If you close the pipe descriptors in the grandparent process, or better yet move the pipe call into the first forked process, then the sort process will terminate when the last process with an open descriptor for the write end of the pipe exits (DEMO):

int main() {
    // Turn off buffering of stdout, to help with debugging
    setvbuf(stdout, NULL, _IONBF, 0);
    printf("Shell> \n");

    pid_t pid1 = fork();
    if(pid1 < 0) {
        perror("fork failed");
    }

    if(pid1 > 0) {      // Parent
        int status;
        waitpid(pid1, &status, 0);
        printf("\t\t------PID1 Complete (%d) -------\n\n", status);
    } else {              // Child
        printf("ON CHILD\n");

        int fd[2];
        if(pipe(fd) < 0) {
            perror("pipe failed");
            return 1;
        }   

        pid_t pid2 = fork();
        if(pid2 < 0) {
            perror("fork failed");
        }

        if(pid2 > 0) {  // Child -> Parent
            printf("ON CHILD-Parent\n");
            close(fd[1]);
            dup2(fd[0], STDIN_FILENO);
            execlp("sort", "sort", "-r", NULL);
            perror("Problem with execlp");
            return 1;
        } else {          // Child -> Child
            printf("ON CHILD->Child\n");
            close(fd[0]);
            dup2(fd[1], STDOUT_FILENO);
            execlp("ls", "ls", "-a", NULL);
            perror("Problem with execvp");
            return 1;
        }
    }

    printf("\nEnd of program.\n");
}

The other problem with the program is the one @nategoose commented on: the call to waitpid could lead to a deadlock if the output of "ls -a" is too large to fit in the pipe's buffer. There's no reason to wait, so it should simply be eliminated.

1
votes

This isn't a real answer, but I have some into that I'd like to share.

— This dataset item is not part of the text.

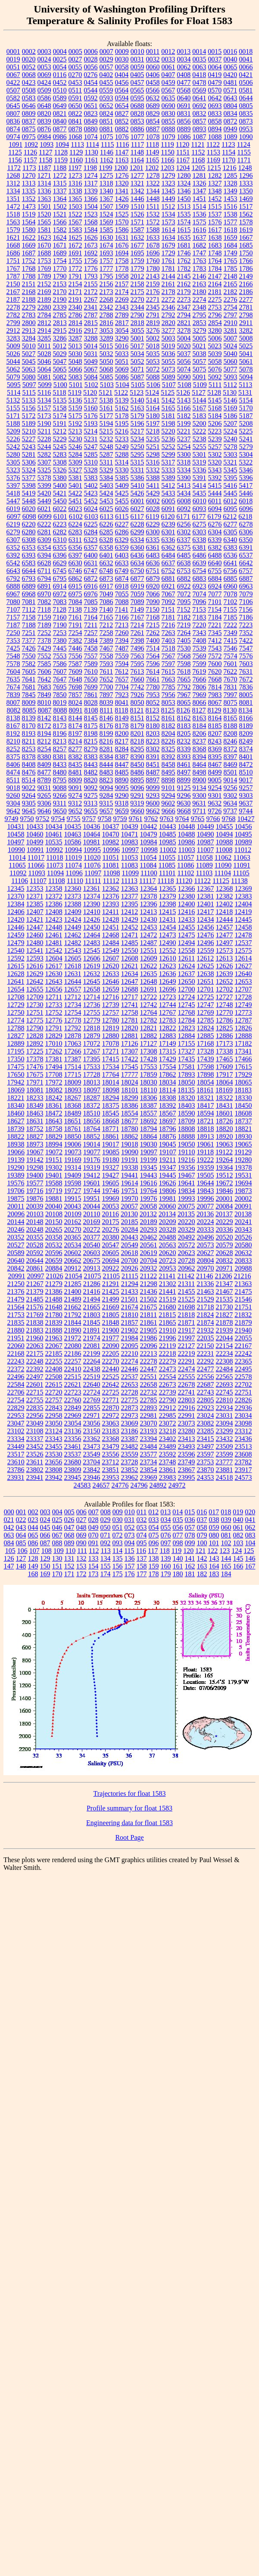 The image size is (259, 2576). Describe the element at coordinates (106, 129) in the screenshot. I see `0881` at that location.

To make sure that your output comes out in the order that it should, I'm flushing a lot more than you were. Remember that when you are calling functions like fork(), clone(), vfork(), dup(), dup2(), close(), or any of the exec() family of functions you are doing stuff that is BELOW the C runtime environment, which includes stdio. If you do:

printf("cat");
fork();
fflush(stdout);

You are very likely to get:

catcat

as your output because you've duplicated the stdout structure, including all buffered data, so unless stdio decided that it was time to flush anyway before the end of the printf function, then "cat" is in each process's stdout buffer.

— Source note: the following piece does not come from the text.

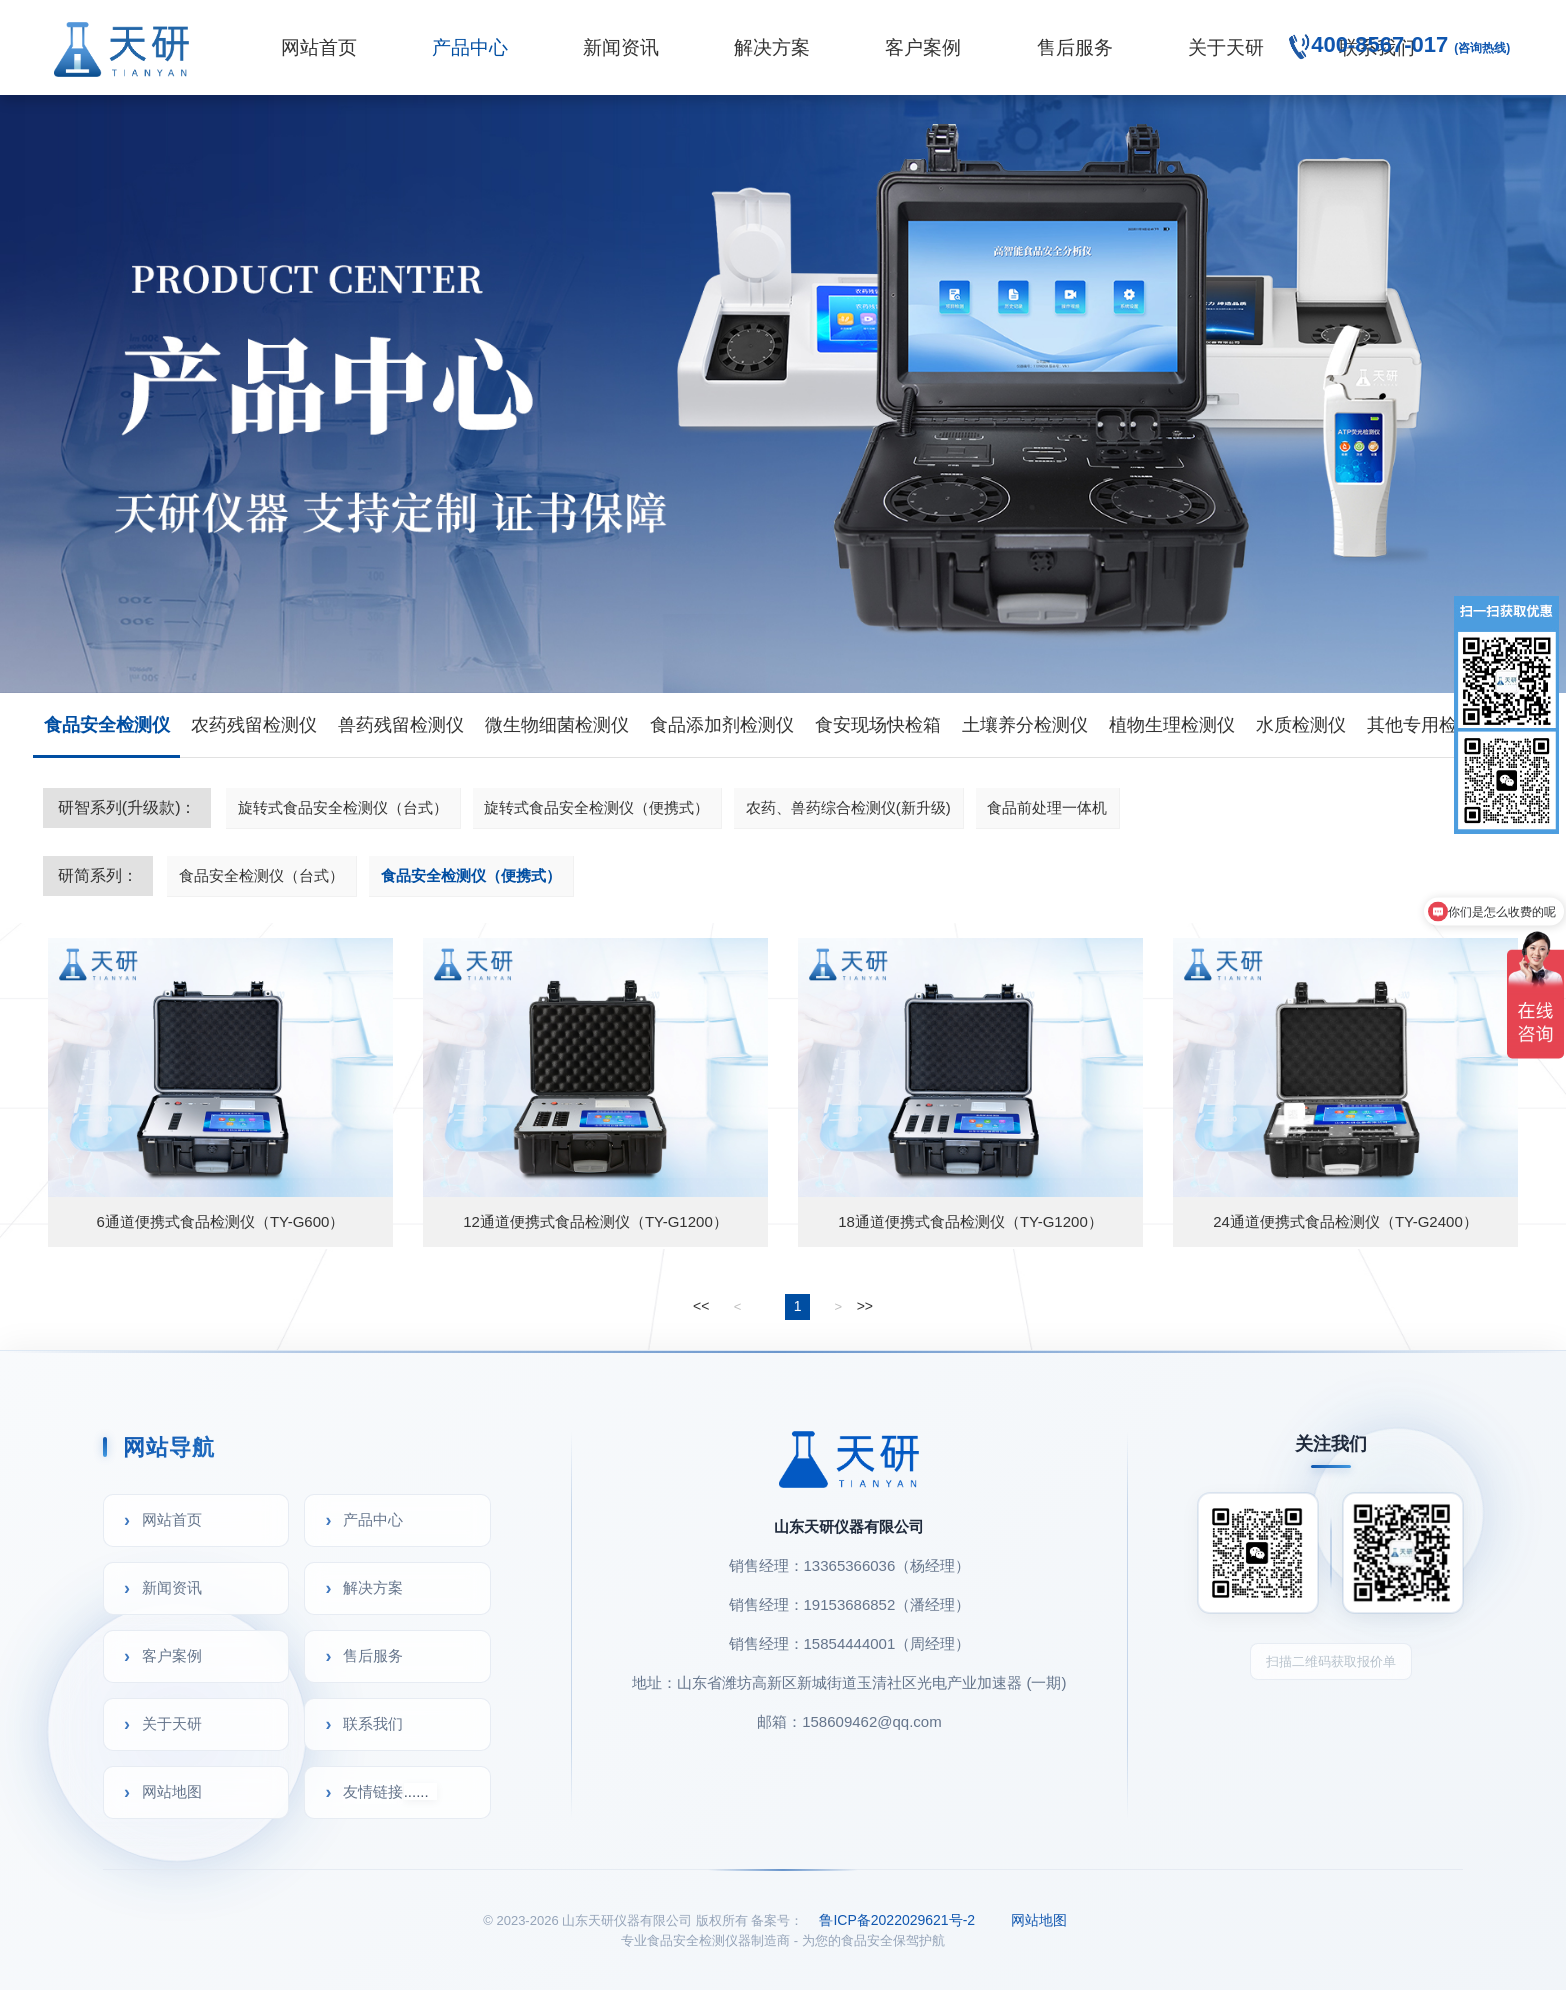 This screenshot has width=1566, height=1990. I want to click on 水质检测仪, so click(1301, 725).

There's also the fact that since data can stay buffered when you run a function in the exec family your data may not be flushed before your program is replaced with the new program. When your program is replaced by ls or sort then any data pending in stdout gets lost forever.

Also, when you use dup you have the another issue since you are swapping the file descriptor out from under stdio so it may not have flushed yet and the data may end up getting flushed to the new file after the dup.

Because of these things you should have a lot more calls to fflush, but I don't think that's your problem here.